12. Angelo Badalamenti – Mulholland Drive

This is the ideal David Lynch film, and Badalamenti’s soundtrack is the ideal soundtrack to a Lynch film. Badalamenti has scored many of Lynch’s projects, notably Twin Peaks and Blue Velvet, and his style in this film is no different. The use of ‘50s pop songs to create a bright and sunny façade in the opening scenes is classic Lynch all the way, as is the near seamless transition into absolute “what the fuck” territory (and the all-time greatest jump scare). Badalamenti further heightens the feeling of the familiar becoming strange and unknown by including a Spanish cover of Roy Orbison’s “Crying”: it’s a familiar song that has become unfamiliar (to English speakers anyway; either way it’s a gorgeous cover). Rebekah del Rio’s rendition of Roy Orbison comes on the heels of a love scene between Naomi Watts and Laura Herring.

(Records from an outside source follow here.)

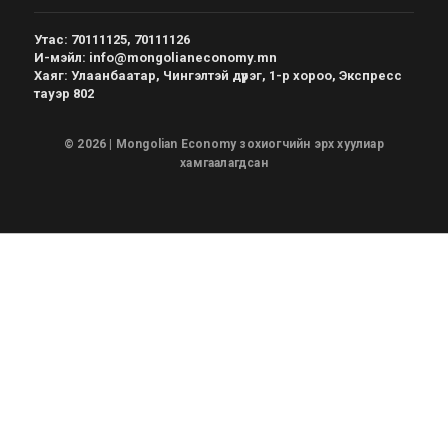
Утас
:
70111125, 70111126
И-мэйл
:
info@mongolianeconomy.mn
Хаяг
:
Улаанбаатар, Чингэлтэй дүүрэг, 1-р хороо, Экспресс
тауэр 802
© 2026 | Mongolian Economy зохиогчийн эрх хуулиар
хамгаалагдсан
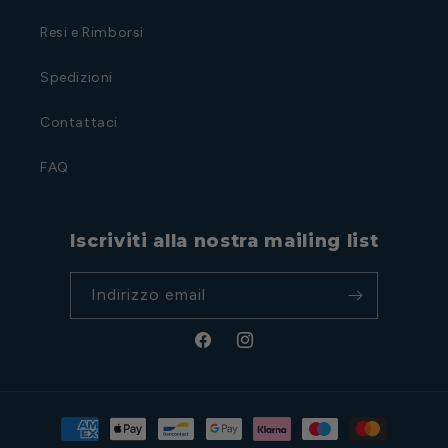
Resi e Rimborsi
Spedizioni
Contattaci
FAQ
Iscriviti alla nostra mailing list
Indirizzo email
Facebook
Instagram
Metodi
di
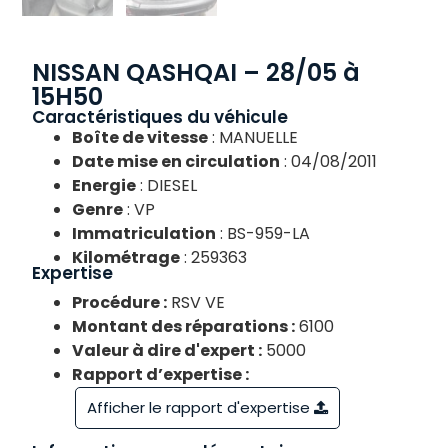
NISSAN QASHQAI – 28/05 à
15H50
Caractéristiques du véhicule
Boîte de vitesse
: MANUELLE
Date mise en circulation
: 04/08/2011
Energie
: DIESEL
Genre
: VP
Immatriculation
: BS-959-LA
Kilométrage
: 259363
Expertise
Procédure :
RSV VE
Montant des réparations :
6100
Valeur à dire d'expert :
5000
Rapport d’expertise :
Afficher le rapport d'expertise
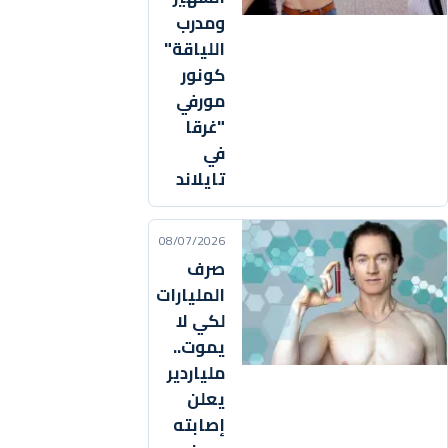
ومدرب
اللياقة"
كونور
مورفي
"غرقا
في
تايلاند
08/07/2026
صرف
المليارات
لكي لا
يموت..
ملياردير
يعلن
إصابته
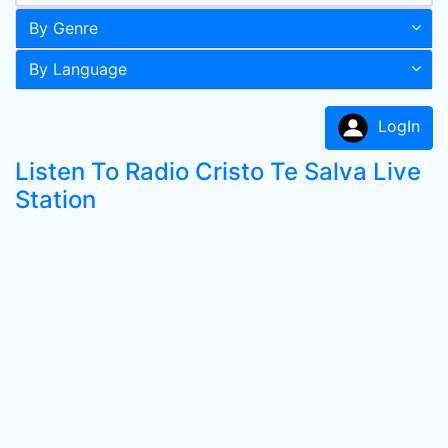
By Genre
By Language
LogIn
Listen To Radio Cristo Te Salva Live
Station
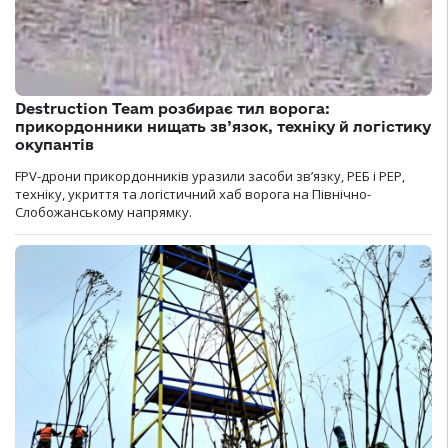
Destruction Team розбирає тил ворога:
прикордонники нищать зв’язок, техніку й логістику
окупантів
FPV-дрони прикордонників уразили засоби зв’язку, РЕБ і РЕР,
техніку, укриття та логістичний хаб ворога на Північно-
Слобожанському напрямку.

The song that plays during that scene is a variation on the main score of the film, itself already dreamy, and becomes a melancholy, smoldering, and powerfully erotic piece. The love scene isn’t set up in a pornographic manner at all: it’s an extremely intimate and vulnerable moment between two people who feel lost in a strange world and seek a connection. It sounds hokey, but it really highlights the idea of “ships passing in the night” style connection. It’s so beautiful it almost hurts. We’re put into a very exposed mindset with this scene, but the music almost lulls us into not feeling threatened even if we are allowing ourselves to be vulnerable. By the time the films wraps up, it serves to show us how far from the dream the characters have come and how deep into a waking nightmare they’ve found themselves.

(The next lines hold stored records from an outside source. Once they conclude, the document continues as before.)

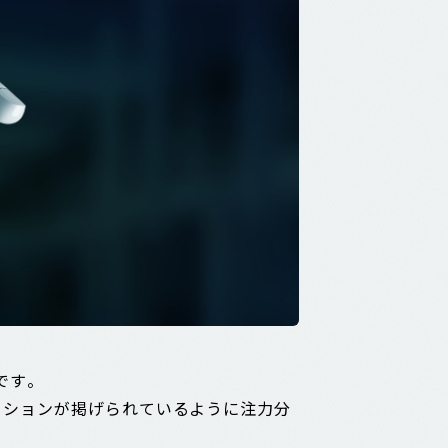
です。
ーションが掲げられているように注力分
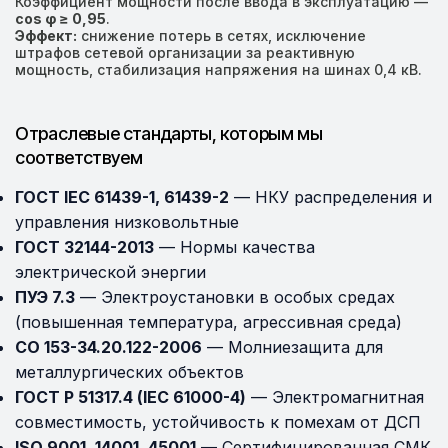
Коэффициент мощности после ввода в эксплуатацию —
cos φ ≥ 0,95
.
Эффект:
снижение потерь в сетях, исключение
штрафов сетевой организации за реактивную
мощность, стабилизация напряжения на шинах 0,4 кВ.
Отраслевые стандарты, которым мы
соответствуем
ГОСТ IEC 61439-1, 61439-2
— НКУ распределения и
управления низковольтные
ГОСТ 32144-2013
— Нормы качества
электрической энергии
ПУЭ 7.3
— Электроустановки в особых средах
(повышенная температура, агрессивная среда)
СО 153-34.20.122-2006
— Молниезащита для
металлургических объектов
ГОСТ Р 51317.4 (IEC 61000-4)
— Электромагнитная
совместимость, устойчивость к помехам от ДСП
ISO 9001, 14001, 45001
— Сертифицированная СМК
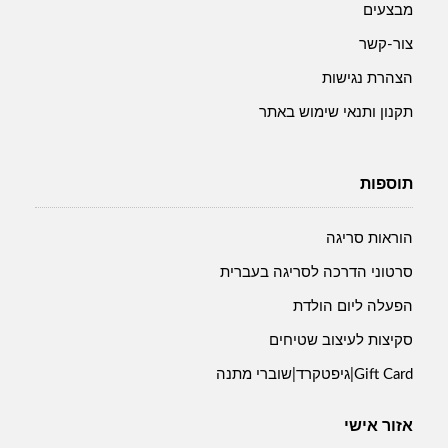
מבצעים
צור-קשר
הצהרת נגישות
תקנון ותנאי שימוש באתר
תוספות
הוראות סריגה
סרטוני הדרכה לסריגה בעברית
הפעלה ליום הולדת
סקיצות לעיצוב שטיחים
Gift Card|גיפטקרד|שוברי מתנה
אזור אישי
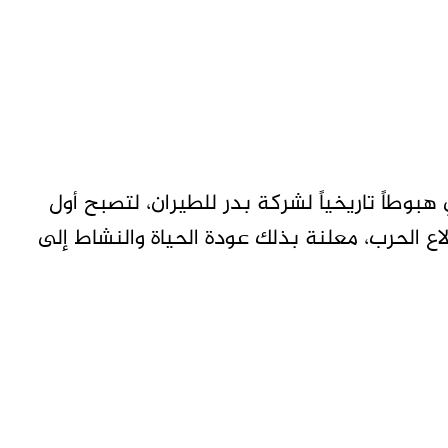
وطاً تاريخياً لشركة بدر للطيران، لتصبح أول
ع الحرب، معلنة بذلك عودة الحياة والنشاط إلى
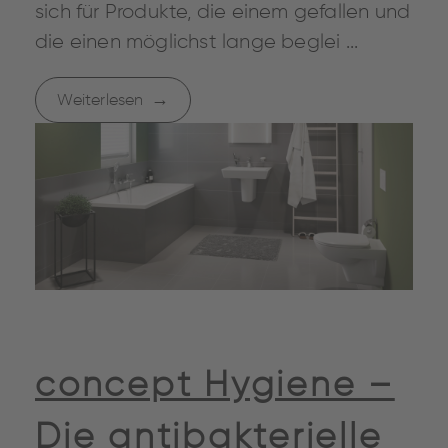
sich für Produkte, die einem gefallen und
die einen möglichst lange beglei ...
Weiterlesen
concept Hygiene –
Die antibakterielle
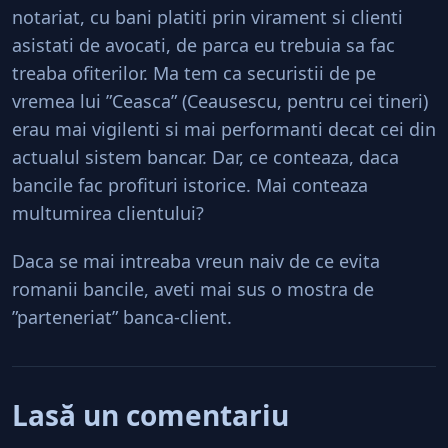
notariat, cu bani platiti prin virament si clienti
asistati de avocati, de parca eu trebuia sa fac
treaba ofiterilor. Ma tem ca securistii de pe
vremea lui ”Ceasca” (Ceausescu, pentru cei tineri)
erau mai vigilenti si mai performanti decat cei din
actualul sistem bancar. Dar, ce conteaza, daca
bancile fac profituri istorice. Mai conteaza
multumirea clientului?
Daca se mai intreaba vreun naiv de ce evita
romanii bancile, aveti mai sus o mostra de
”parteneriat” banca-client.
Lasă un comentariu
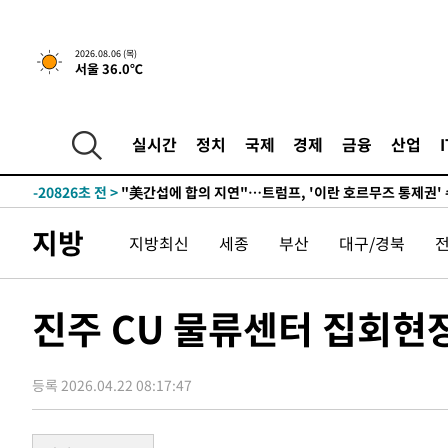
5시간 전 >
[속보] "이란-오만, 호르무즈 해협 통행 항로 합의" 이란 외
2026.08.06 (목)
서울 36.0℃
-31565초 전 >
"여기 떨어졌다"…다누리, 스페이스X 로켓 달 충돌 흔적
-28610초 전 >
손흥민, 5경기 연속골 실패…LAFC는 승부차기 끝 과달
-21211초 전 >
내일까지 39도 '펄펄'…기상청 "태풍 지나며 폭염 잠시 
실시간
정치
국제
경제
금융
산업
-20848초 전 >
트럼프, 한국계 진보 주지사 후보 맹공…"공산주의가 최대
-20826초 전 >
"美간섭에 합의 지연"…트럼프, '이란 호르무즈 통제권'
-17346초 전 >
[속보]산업장관 "李정부, 원전 반대 안해…안정 전력 위
지방
지방최신
세종
부산
대구/경북
-16043초 전 >
[속보]경찰, '홍명보 선임 논란' 대한축구협회·축구회관 
색
-15430초 전 >
[속보]산업장관 "美무역법 제301조 과잉생산 결과 발표 8
상
-15223초 전 >
[속보]코스피 매도사이드카 발동…4%대 급락
진주 CU 물류센터 집회현
-14495초 전 >
[속보]전남광주 초대 시민추천 부시장에 백승주·윤난실
-12056초 전 >
서울 열대야 15일째 지속…비공식 '초열대야' 30도 넘어
등록 2026.04.22 08:17:47
-10623초 전 >
[속보]코스닥, 2.15포인트(0.27%) 내린 797.44 출발
-10606초 전 >
[속보]코스피, 119.51포인트(1.81%) 내린 6478.75 개
-7053초 전 >
6월 경상수지 497.3억 달러…두 달 연속 사상 최대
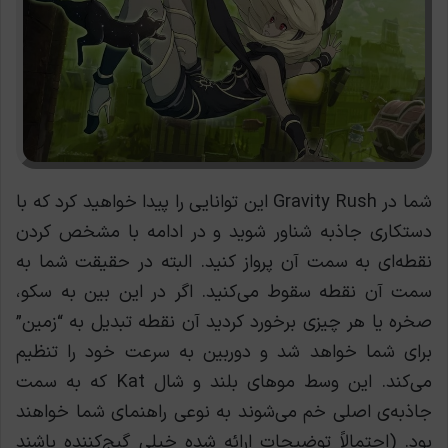
شما در Gravity Rush این توانایی را پیدا خواهید کرد که با
دستکاری جاذبه شناور شوید و در ادامه با مشخص کردن
نقطه‌ای به سمت آن پرواز کنید. البته در حقیقت شما به
سمت آن نقطه سقوط می‌کنید. اگر در این بین به سکو،
صخره یا هر چیزی برخورد کردید آن نقطه تبدیل به “زمین”
برای شما خواهد شد و دوربین به سرعت خود را تنظیم
می‌کند. این وسط موهای بلند و شال Kat که به سمت
جاذبه‌ی اصلی خم می‌شوند به نوعی راهنمای شما خواهند
بود. (احتمالاََ توضیحات ارائه شده خیلی گیج‌کننده باشند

13. Brad Fiedel – The Terminator

This soundtrack is still fresh in my mind from this piece, although honestly it’s never far from my mind. Fiedel’s score for T2 is also one of my favorites (and the backdrop for one of the greatest opening credits sequences in film history) but the original’s score is the one that sums up the themes of the Sarah Connor trilogy: the blurring of the lines between humanity and machines, both physically and metaphorically. It’s very weird and robotic sounding, but there’s also very warm feeling to it; a bittersweet melody that counterbalances that sterility of the rhythm, written in a 13/16 time signature that gets under our skin. The sweeping synth strings washing over the melody further blend the two opposing themes of coldness and warmth. It’s sad and emotionless and hopeful and dead all at once, a wonderful paradox of noise that shows us exactly what the film is about.


Most of these songs are available on Spotify; the Starry Eyes main theme, The Keep soundtrack, the end theme of Mulholland Drive, and Charles Bernstein’s piece “Relentless Attack” from The Entity are available on YouTube.